We ordered a bottle of the Toasted Head "Untamed Red," a bottle I know I've seen at local wine shops, but had never tried. We also ordered a plate of the charcuterie.
A beautiful meat plate. The marinated olives were revelatory. The salty, fatty salami paired beautifully with the rosy pickled onions. There were little dots of salty almonds, tender, chubby little hunks of tar tar and spicy sopressata. Buttery, salty cashews, pickled spicy dilly beans and crisp fresh cucumber chips rounded out the plate. It was delightful to eat with plenty of little tastes and flavors to pair with the toasty wine. The bottle went quickly, although I wouldn't say it was a wonderful choice. It was completely drinkable, but nothing all that fantastic. It didn't taste like $30 worth of wine.
So, of course we ordered another bottle. This time, at the suggestion of our server, we ordered the Root: 1 Carmenere. I liked this one a bit more. The flavor was more supple. Soldiering ahead, we figured we should probably try some more food and ordered the cheese platter.
We were served a young Wisconsin Gouda, Northern Lights Blue and an English Gloucester cheese, more delicious olives, rye crisp crackers, craisins cocoa dusted almonds, incredible Marcona almonds and a little side of pickled beets. The almonds were a fantastic match for the cheese. The cheeses themselves were a nice pairing, all creamy, but varied in flavor from the meek Gouda, the soft, smooth blue and the snappy blue and cheddar combo. The rye crackers were very dry and chock full of nuts - hard to pair with the mild Gouda. They overpowered the taste. After asking for a side of bread, we got a basic if slightly stale baguette that was a better match.

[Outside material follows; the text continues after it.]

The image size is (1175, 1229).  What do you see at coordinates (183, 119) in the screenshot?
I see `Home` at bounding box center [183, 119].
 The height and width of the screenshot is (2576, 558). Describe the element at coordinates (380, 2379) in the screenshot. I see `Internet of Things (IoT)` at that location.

We babbled, sipped, gossiped, giggled and occasionally snorted with laughter. The setting was instantly familiar and comfortable. A little more room on my credit card and we probably could have stayed there all day. If I lived in one of those loft apartments, this place would be a dangerous addition to the neighborhood. I could see myself cultivating a seriously addiction to the reasonably priced wine, fun little plates and outstanding company I'd settled in with.